# Bethak - The Desi Lounge > Student Zone >  A catalyst

## sikandar107

In Chemistry, a catalyst is an agent which increses or decreases the process of a chemical reaction without losing its own properties like in the formula of Oxygen -

KClO3 + MnO2 ------>  KCl + MnO2 + O2 (we get oxygen). Here MnO2 remains the same and its properties do not change.

Here is an intersting story to understand better the role of a catalyst, which I wish to share with u all -

A king had three sons.  When he was breathing last, he distributed his assets to his three sons in the following proportion :

a) Elder son will get 1/2 of his property
b) Second will get 1/3 of his property
c) Third will get 1/9 of his property.

So, the property was distributed according to the Will of the King without any problem.  But the problem arrived, when distribution of elephants came into picture.  There were 17 elephants and it was difficult to distribute them in the required proportion as suggested in the will.

a) Elder son would get 17/2= 8.1/2.  But he wanted Nine.
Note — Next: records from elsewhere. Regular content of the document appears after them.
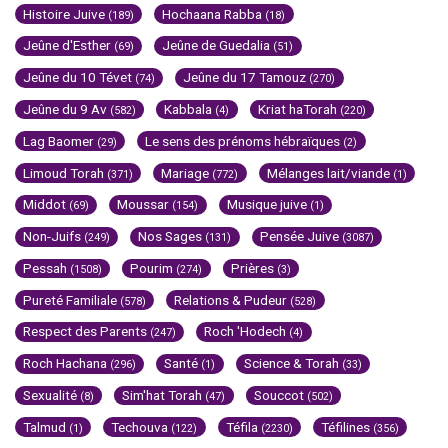
Histoire Juive
Hochaana Rabba
(189)
(18)
Jeûne d'Esther
Jeûne de Guedalia
(69)
(51)
Jeûne du 10 Tévet
Jeûne du 17 Tamouz
(74)
(270)
Jeûne du 9 Av
Kabbala
Kriat haTorah
(582)
(4)
(220)
Lag Baomer
Le sens des prénoms hébraïques
(29)
(2)
Limoud Torah
Mariage
Mélanges lait/viande
(371)
(772)
(1)
Middot
Moussar
Musique juive
(69)
(154)
(1)
Non-Juifs
Nos Sages
Pensée Juive
(249)
(131)
(3087)
Pessah
Pourim
Prières
(1508)
(274)
(3)
Pureté Familiale
Relations & Pudeur
(578)
(528)
Respect des Parents
Roch 'Hodech
(247)
(4)
Roch Hachana
Santé
Science & Torah
(296)
(1)
(33)
Sexualité
Sim'hat Torah
Souccot
(8)
(47)
(502)
Talmud
Techouva
Téfila
Téfilines
(1)
(122)
(2230)
(356)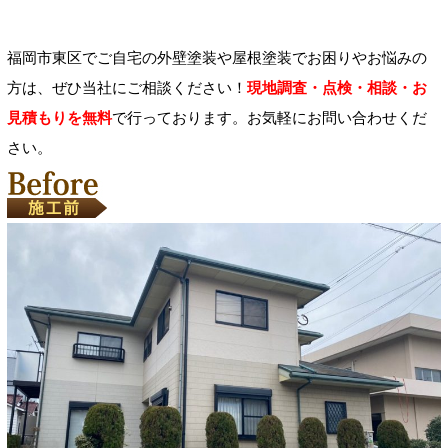
福岡市東区でご自宅の外壁塗装や屋根塗装でお困りやお悩みの
方は、ぜひ当社にご相談ください！
現地調査・点検・相談・お
見積もりを無料
で行っております。お気軽にお問い合わせくだ
さい。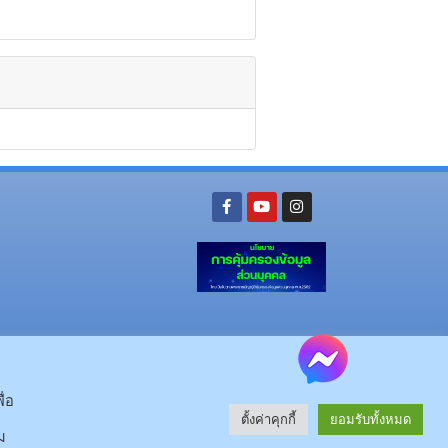
ย อ.นามน จ.กาฬสินธุ์ 46230
โทรศัพท์ : 043-602-055 โทรสาร : 043-602-044
จ.กาฬสินธุ์ 46000
โทรศัพท์ 043-811128 08-64584360 โทรสาร 043-813070
ื่อ
ตั้งค่าคุกกี้
ยอมรับทั้งหมด
© 2025 All rights Reserved.
ม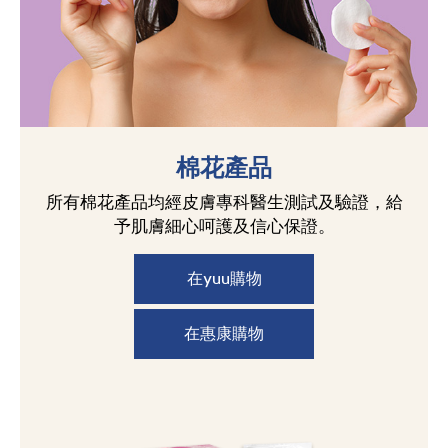
棉花產品
所有棉花產品均經皮膚專科醫生測試及驗證，給
予肌膚細心呵護及信心保證。
在yuu購物
在惠康購物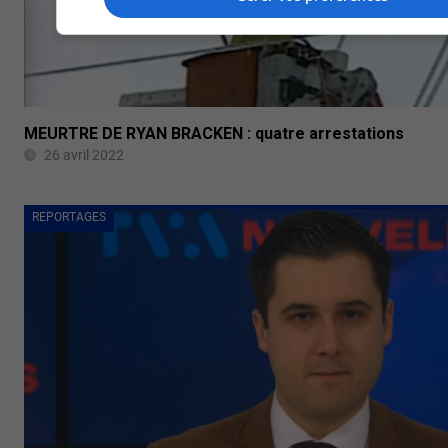
MEURTRE DE RYAN BRACKEN : quatre arrestations
26 avril 2022
REPORTAGES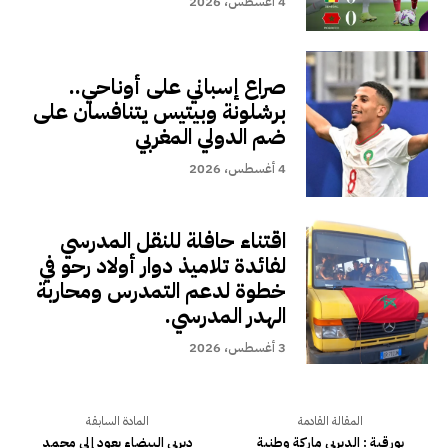
4 أغسطس، 2026
صراع إسباني على أوناحي..
برشلونة وبيتيس يتنافسان على
ضم الدولي المغربي
4 أغسطس، 2026
اقتناء حافلة للنقل المدرسي
لفائدة تلاميذ دوار أولاد رحو في
خطوة لدعم التمدرس ومحاربة
الهدر المدرسي.
3 أغسطس، 2026
المقالة القادمة
المادة السابقة
بورقية : الديربي ماركة وطنية
ديربي البيضاء يعود إلى محمد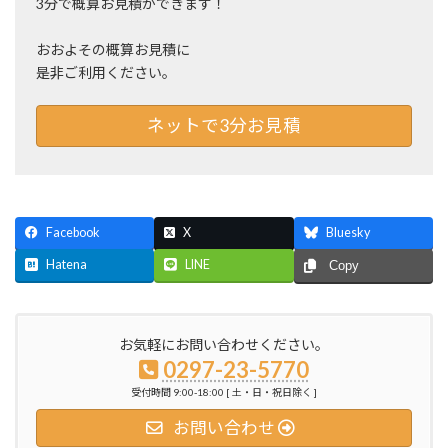
3分で概算お見積ができます！
おおよその概算お見積に
是非ご利用ください。
ネットで3分お見積
Facebook
X
Bluesky
Hatena
LINE
Copy
お気軽にお問い合わせください。
0297-23-5770
受付時間 9:00-18:00 [ 土・日・祝日除く ]
お問い合わせ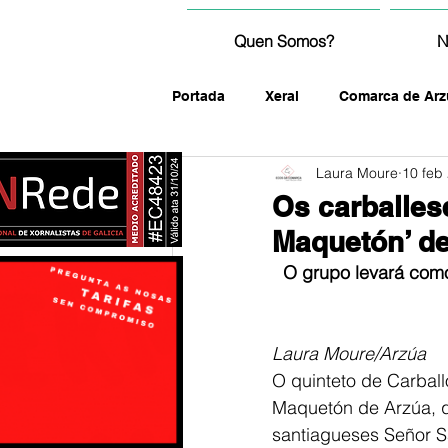
Quen Somos?
N
Portada
Xeral
Comarca de Arz
Laura Moure
10 feb
fotografía
Os carballes
Maquetón’ d
O grupo levará como
Laura Moure/Arzúa
O quinteto de Carbal
Maquetón de Arzúa, qu
santiagueses Señor S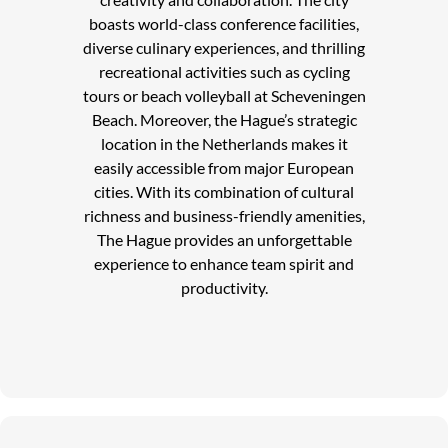
boasts world-class conference facilities,
diverse culinary experiences, and thrilling
recreational activities such as cycling
tours or beach volleyball at Scheveningen
Beach. Moreover, the Hague’s strategic
location in the Netherlands makes it
easily accessible from major European
cities. With its combination of cultural
richness and business-friendly amenities,
The Hague provides an unforgettable
experience to enhance team spirit and
productivity.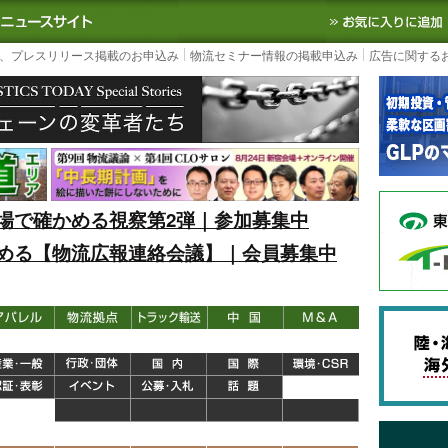
S TODAY｜国内最大の物流ニュースサイト
3PL, SCMなど国内外の最新の物流
、プレスリリース掲載のお申込み
物流セミナー情報の掲載申込み
広告に関する
場で確かめる視察第2弾｜参加募集中
める【物流広報連絡会議】｜会員募集中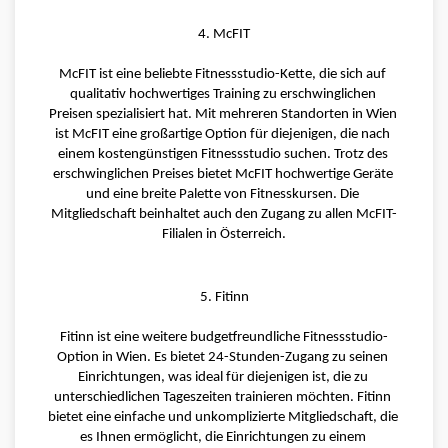
4. McFIT
McFIT ist eine beliebte Fitnessstudio-Kette, die sich auf 
qualitativ hochwertiges Training zu erschwinglichen 
Preisen spezialisiert hat. Mit mehreren Standorten in Wien 
ist McFIT eine großartige Option für diejenigen, die nach 
einem kostengünstigen Fitnessstudio suchen. Trotz des 
erschwinglichen Preises bietet McFIT hochwertige Geräte 
und eine breite Palette von Fitnesskursen. Die 
Mitgliedschaft beinhaltet auch den Zugang zu allen McFIT-
Filialen in Österreich.
5. Fitinn
Fitinn ist eine weitere budgetfreundliche Fitnessstudio-
Option in Wien. Es bietet 24-Stunden-Zugang zu seinen 
Einrichtungen, was ideal für diejenigen ist, die zu 
unterschiedlichen Tageszeiten trainieren möchten. Fitinn 
bietet eine einfache und unkomplizierte Mitgliedschaft, die 
es Ihnen ermöglicht, die Einrichtungen zu einem 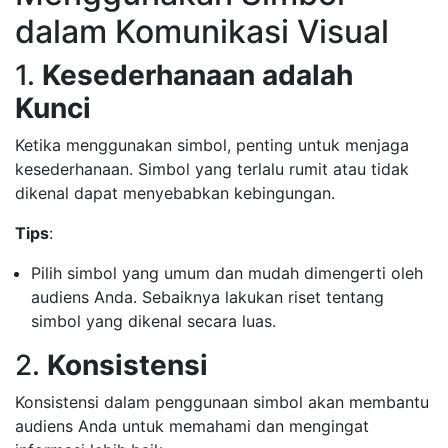
dalam Komunikasi Visual
1.
Kesederhanaan adalah
Kunci
Ketika menggunakan simbol, penting untuk menjaga
kesederhanaan. Simbol yang terlalu rumit atau tidak
dikenal dapat menyebabkan kebingungan.
Tips
:
Pilih simbol yang umum dan mudah dimengerti oleh
audiens Anda. Sebaiknya lakukan riset tentang
simbol yang dikenal secara luas.
2.
Konsistensi
Konsistensi dalam penggunaan simbol akan membantu
audiens Anda untuk memahami dan mengingat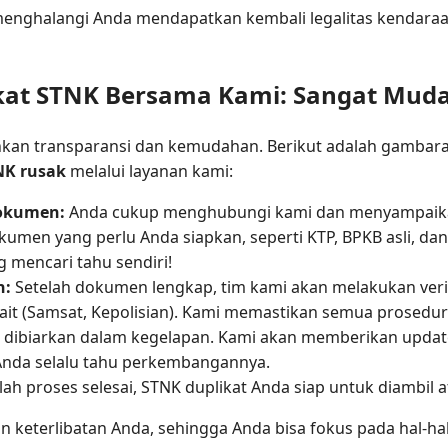
menghalangi Anda mendapatkan kembali legalitas kendaraa
kat STNK Bersama Kami: Sangat Mud
n transparansi dan kemudahan. Berikut adalah gambara
NK rusak
melalui layanan kami:
Dokumen:
Anda cukup menghubungi kami dan menyampaika
men yang perlu Anda siapkan, seperti KTP, BPKB asli, dan 
ng mencari tahu sendiri!
n:
Setelah dokumen lengkap, tim kami akan melakukan ver
kait (Samsat, Kepolisian). Kami memastikan semua prosedur
 dibiarkan dalam kegelapan. Kami akan memberikan update
nda selalu tahu perkembangannya.
lah proses selesai, STNK duplikat Anda siap untuk diambil 
 keterlibatan Anda, sehingga Anda bisa fokus pada hal-hal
But other sons wanted to give him 8 only.

b) Second son would get 17/3 = 5.2/3.  But he wanted Six.  But other sons wanted to give him 5.

c) Third son would get 17/9 = 1.8. But he wanted Two.  Others did not agree.  They wanted to give him 1 only.

In this scenario the neighbouing friend King came into picture. He added 1 more elephant to 17 from his side and made the total number of elephats as 18.

Now -

a) Eleder son gets 18/2 = 9.  In fact he wanted 9 and he got it.
b) Second son gets 18/3 = 6. He wanted 6 and he got 6 too.
c) Third son gets 18/9 = 2.  He wanted 2 and he got 2.

If you we total up the elephants they got = 9 + 6 + 2 = 17.

And the neighbouring Kind rode in his elephant, which he had included to solve the problem, and went home smilingly.  :Smile: 

So, the 18th Elephant was the catalyst in this process.  And that is how a catalyst works.   :Smile: 

Hope you all liked it !!!

----------


## *Saira*

Amazing!My perceptions of catalysts and their functions have changed totally...Keep on posting more stuff like this Sikandar! :giveup:

----------